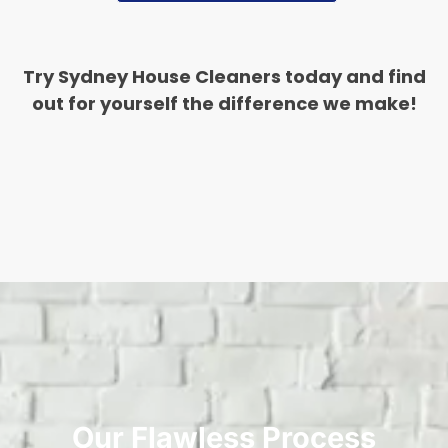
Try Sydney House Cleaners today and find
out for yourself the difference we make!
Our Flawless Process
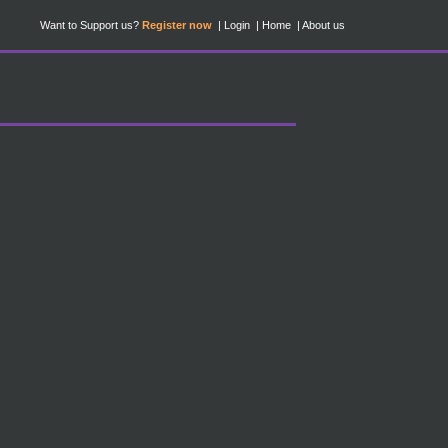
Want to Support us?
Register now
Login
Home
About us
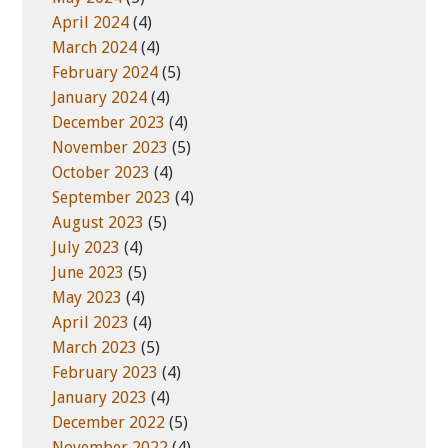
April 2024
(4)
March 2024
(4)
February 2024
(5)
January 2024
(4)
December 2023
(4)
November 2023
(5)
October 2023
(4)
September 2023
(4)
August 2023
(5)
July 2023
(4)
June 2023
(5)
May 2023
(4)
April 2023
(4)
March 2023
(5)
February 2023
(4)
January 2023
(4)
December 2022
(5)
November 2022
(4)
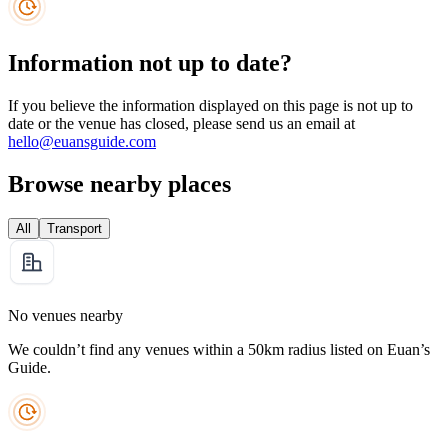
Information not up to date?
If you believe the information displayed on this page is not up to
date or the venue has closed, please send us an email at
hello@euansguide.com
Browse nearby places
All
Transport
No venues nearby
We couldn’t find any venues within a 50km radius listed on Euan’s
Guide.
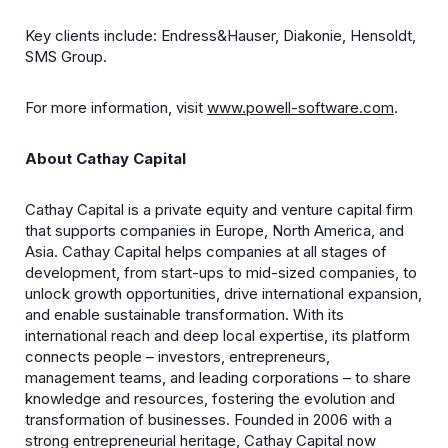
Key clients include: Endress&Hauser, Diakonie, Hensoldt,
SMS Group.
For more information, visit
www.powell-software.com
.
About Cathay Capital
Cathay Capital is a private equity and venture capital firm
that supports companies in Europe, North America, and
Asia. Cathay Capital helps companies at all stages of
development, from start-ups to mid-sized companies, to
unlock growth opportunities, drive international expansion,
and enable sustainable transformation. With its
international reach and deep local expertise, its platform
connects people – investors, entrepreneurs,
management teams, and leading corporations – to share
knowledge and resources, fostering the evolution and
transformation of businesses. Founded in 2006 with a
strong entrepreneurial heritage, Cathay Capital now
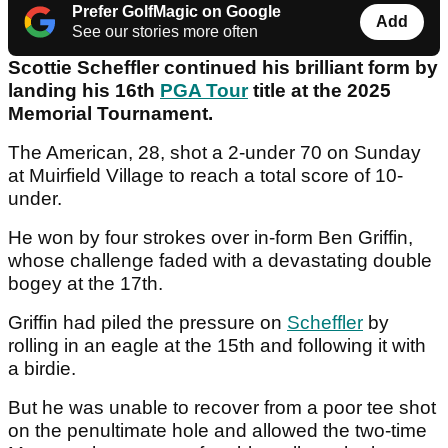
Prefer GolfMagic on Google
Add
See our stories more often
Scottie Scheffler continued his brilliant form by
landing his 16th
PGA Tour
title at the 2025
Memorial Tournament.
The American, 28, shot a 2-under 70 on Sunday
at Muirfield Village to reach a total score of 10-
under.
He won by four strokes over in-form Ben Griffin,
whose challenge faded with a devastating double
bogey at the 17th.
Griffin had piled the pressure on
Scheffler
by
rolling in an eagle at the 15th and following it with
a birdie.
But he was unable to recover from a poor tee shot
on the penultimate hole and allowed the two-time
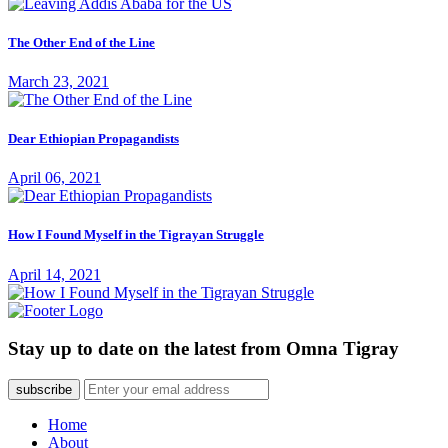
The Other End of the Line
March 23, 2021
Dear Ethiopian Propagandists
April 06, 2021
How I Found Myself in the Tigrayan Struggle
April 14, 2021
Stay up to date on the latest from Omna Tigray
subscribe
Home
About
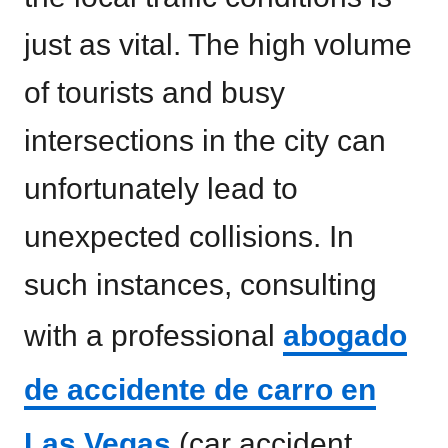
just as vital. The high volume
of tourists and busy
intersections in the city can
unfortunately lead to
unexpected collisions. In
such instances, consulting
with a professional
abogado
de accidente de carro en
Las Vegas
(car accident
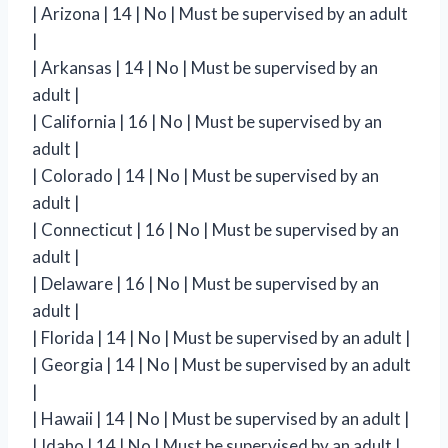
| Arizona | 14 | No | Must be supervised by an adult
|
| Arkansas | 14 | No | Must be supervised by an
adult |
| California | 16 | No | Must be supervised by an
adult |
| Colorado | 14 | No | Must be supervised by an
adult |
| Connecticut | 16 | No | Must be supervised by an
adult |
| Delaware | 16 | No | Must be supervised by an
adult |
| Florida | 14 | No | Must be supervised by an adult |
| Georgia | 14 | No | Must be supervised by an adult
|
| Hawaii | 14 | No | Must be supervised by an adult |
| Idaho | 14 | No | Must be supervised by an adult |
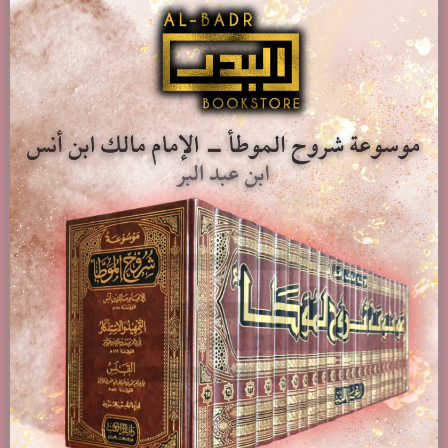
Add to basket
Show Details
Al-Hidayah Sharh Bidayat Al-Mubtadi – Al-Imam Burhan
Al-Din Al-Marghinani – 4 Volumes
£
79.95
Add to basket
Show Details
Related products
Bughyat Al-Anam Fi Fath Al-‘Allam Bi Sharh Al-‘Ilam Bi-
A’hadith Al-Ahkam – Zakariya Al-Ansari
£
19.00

§ ASSIGNMENT: When a record holds a picture, leave that picture out; copy the rest verbatim.

§ SOLUTION TO THIS EXERCISE:
Try Sydney House Cleaners today and find
out for yourself the difference we make!
Our Flawless Process
Want to Support us?
Register now
Login
Home
About us
April 2024
(4)
March 2024
(4)
February 2024
(5)
January 2024
(4)
December 2023
(4)
November 2023
(5)
October 2023
(4)
September 2023
(4)
August 2023
(5)
July 2023
(4)
June 2023
(5)
May 2023
(4)
April 2023
(4)
March 2023
(5)
February 2023
(4)
January 2023
(4)
December 2022
(5)
November 2022
(4)
Information not up to date?
If you believe the information displayed on this page is not up to
date or the venue has closed, please send us an email at
hello@euansguide.com
Browse nearby places
All
Transport
No venues nearby
We couldn’t find any venues within a 50km radius listed on Euan’s
Guide.
Key clients include: Endress&Hauser, Diakonie, Hensoldt,
SMS Group.
For more information, visit
www.powell-software.com
.
About Cathay Capital
Cathay Capital is a private equity and venture capital firm
that supports companies in Europe, North America, and
Asia. Cathay Capital helps companies at all stages of
development, from start-ups to mid-sized companies, to
unlock growth opportunities, drive international expansion,
and enable sustainable transformation. With its
international reach and deep local expertise, its platform
connects people – investors, entrepreneurs,
management teams, and leading corporations – to share
knowledge and resources, fostering the evolution and
transformation of businesses. Founded in 2006 with a
strong entrepreneurial heritage, Cathay Capital now
Prefer GolfMagic on Google
Add
See our stories more often
Scottie Scheffler continued his brilliant form by
landing his 16th
PGA Tour
title at the 2025
Memorial Tournament.
The American, 28, shot a 2-under 70 on Sunday
at Muirfield Village to reach a total score of 10-
under.
He won by four strokes over in-form Ben Griffin,
whose challenge faded with a devastating double
bogey at the 17th.
Griffin had piled the pressure on
Scheffler
by
rolling in an eagle at the 15th and following it with
a birdie.
But he was unable to recover from a poor tee shot
on the penultimate hole and allowed the two-time
The Other End of the Line
March 23, 2021
Dear Ethiopian Propagandists
April 06, 2021
How I Found Myself in the Tigrayan Struggle
April 14, 2021
Stay up to date on the latest from Omna Tigray
subscribe
Home
About
just as vital. The high volume
of tourists and busy
intersections in the city can
unfortunately lead to
unexpected collisions. In
such instances, consulting
with a professional
abogado
de accidente de carro en
Las Vegas
(car accident
| Arizona | 14 | No | Must be supervised by an adult
|
| Arkansas | 14 | No | Must be supervised by an
adult |
| California | 16 | No | Must be supervised by an
adult |
| Colorado | 14 | No | Must be supervised by an
adult |
| Connecticut | 16 | No | Must be supervised by an
adult |
| Delaware | 16 | No | Must be supervised by an
adult |
| Florida | 14 | No | Must be supervised by an adult |
| Georgia | 14 | No | Must be supervised by an adult
|
| Hawaii | 14 | No | Must be supervised by an adult |
| Idaho | 14 | No | Must be supervised by an adult |
Add to basket
Show Details
Al-Hidayah Sharh Bidayat Al-Mubtadi – Al-Imam Burhan
Al-Din Al-Marghinani – 4 Volumes
£
79.95
Add to basket
Show Details
Related products
Bughyat Al-Anam Fi Fath Al-‘Allam Bi Sharh Al-‘Ilam Bi-
A’hadith Al-Ahkam – Zakariya Al-Ansari
£
19.00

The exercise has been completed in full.